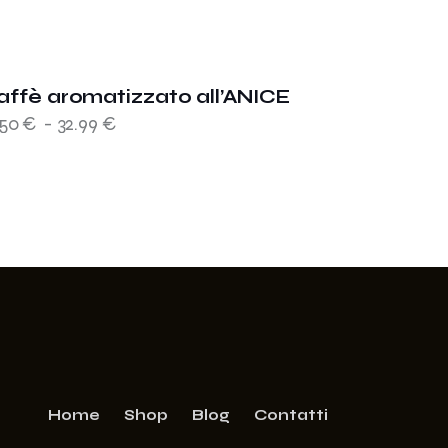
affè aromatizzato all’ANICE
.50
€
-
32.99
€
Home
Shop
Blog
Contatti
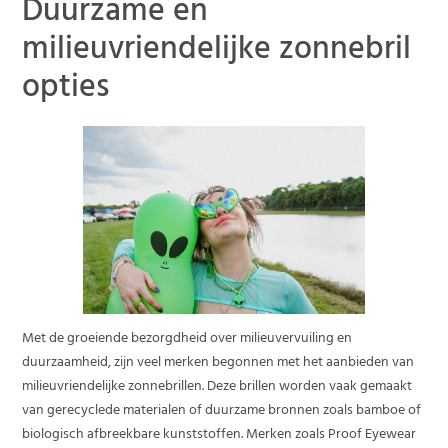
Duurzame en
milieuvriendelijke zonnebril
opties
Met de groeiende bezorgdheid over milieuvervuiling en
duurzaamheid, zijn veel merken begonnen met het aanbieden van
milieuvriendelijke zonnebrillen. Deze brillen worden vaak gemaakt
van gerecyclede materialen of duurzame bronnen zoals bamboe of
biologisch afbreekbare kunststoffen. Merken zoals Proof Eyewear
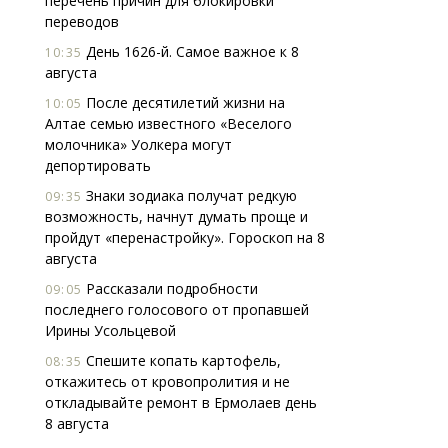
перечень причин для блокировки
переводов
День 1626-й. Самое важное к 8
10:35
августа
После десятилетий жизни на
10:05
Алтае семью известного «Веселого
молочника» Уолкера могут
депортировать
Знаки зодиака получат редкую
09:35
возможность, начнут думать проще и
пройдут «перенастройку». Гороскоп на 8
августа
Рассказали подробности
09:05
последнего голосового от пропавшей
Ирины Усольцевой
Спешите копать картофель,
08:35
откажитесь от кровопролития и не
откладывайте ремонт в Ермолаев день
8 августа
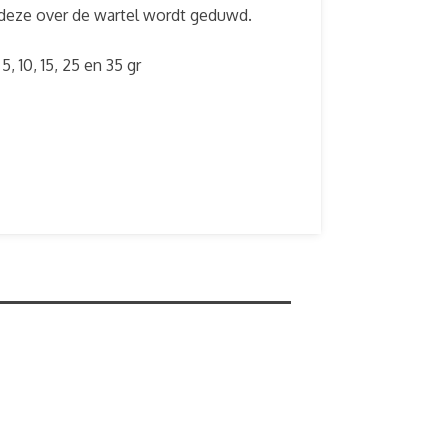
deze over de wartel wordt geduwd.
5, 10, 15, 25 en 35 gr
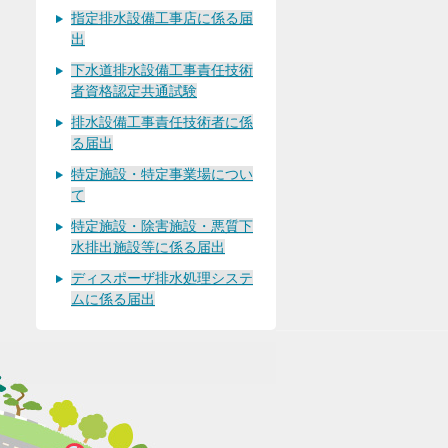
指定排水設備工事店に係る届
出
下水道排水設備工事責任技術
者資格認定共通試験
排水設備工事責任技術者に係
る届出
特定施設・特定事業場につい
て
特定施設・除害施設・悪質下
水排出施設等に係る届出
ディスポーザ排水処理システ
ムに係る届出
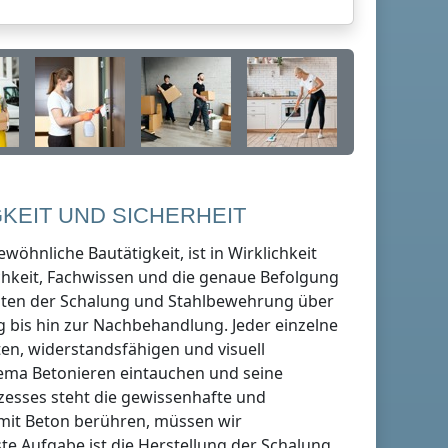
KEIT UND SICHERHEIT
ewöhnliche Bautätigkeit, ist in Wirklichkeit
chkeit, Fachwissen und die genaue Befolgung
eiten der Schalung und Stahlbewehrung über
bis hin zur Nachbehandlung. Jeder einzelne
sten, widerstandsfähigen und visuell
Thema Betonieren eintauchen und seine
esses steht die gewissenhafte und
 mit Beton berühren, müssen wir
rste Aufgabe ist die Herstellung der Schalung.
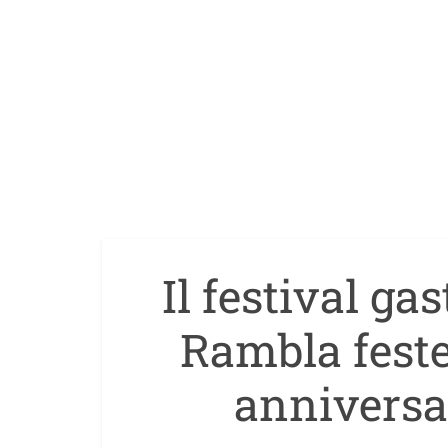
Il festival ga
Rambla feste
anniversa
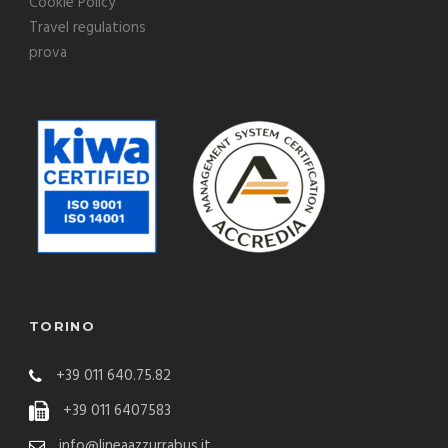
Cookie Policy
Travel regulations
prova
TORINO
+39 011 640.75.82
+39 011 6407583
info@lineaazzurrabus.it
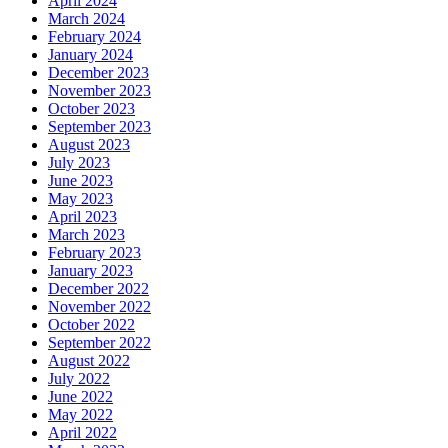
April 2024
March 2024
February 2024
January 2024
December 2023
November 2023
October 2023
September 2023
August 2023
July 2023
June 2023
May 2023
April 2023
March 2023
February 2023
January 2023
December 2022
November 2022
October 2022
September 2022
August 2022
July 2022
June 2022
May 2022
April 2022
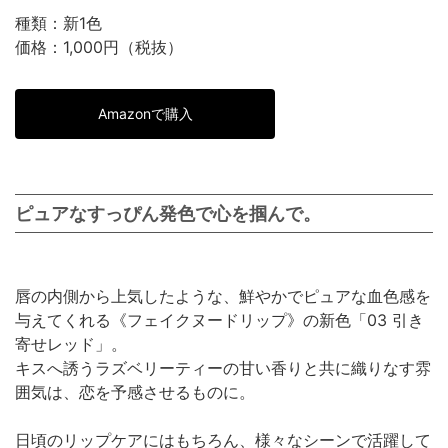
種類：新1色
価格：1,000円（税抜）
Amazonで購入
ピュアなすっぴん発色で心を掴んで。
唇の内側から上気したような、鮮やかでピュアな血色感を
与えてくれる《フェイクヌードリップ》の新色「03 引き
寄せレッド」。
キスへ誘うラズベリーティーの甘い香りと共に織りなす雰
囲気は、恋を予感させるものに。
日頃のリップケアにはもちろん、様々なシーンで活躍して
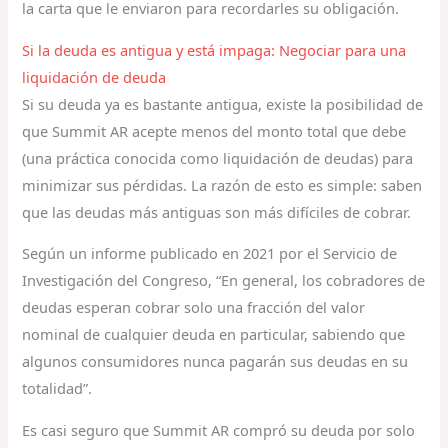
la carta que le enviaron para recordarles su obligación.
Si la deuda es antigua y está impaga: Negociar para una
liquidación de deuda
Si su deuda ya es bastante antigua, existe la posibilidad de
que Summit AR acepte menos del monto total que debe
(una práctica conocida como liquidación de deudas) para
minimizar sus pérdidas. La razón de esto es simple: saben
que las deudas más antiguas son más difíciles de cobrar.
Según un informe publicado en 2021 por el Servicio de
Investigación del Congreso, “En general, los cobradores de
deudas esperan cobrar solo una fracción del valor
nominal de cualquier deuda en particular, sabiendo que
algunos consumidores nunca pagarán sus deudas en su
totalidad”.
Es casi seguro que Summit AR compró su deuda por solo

* * * * *

AIM OF THE EXERCISE: State how many lines of the records hold the string "Schalung", and nothing else.

RESULT OF THE EXERCISE: 2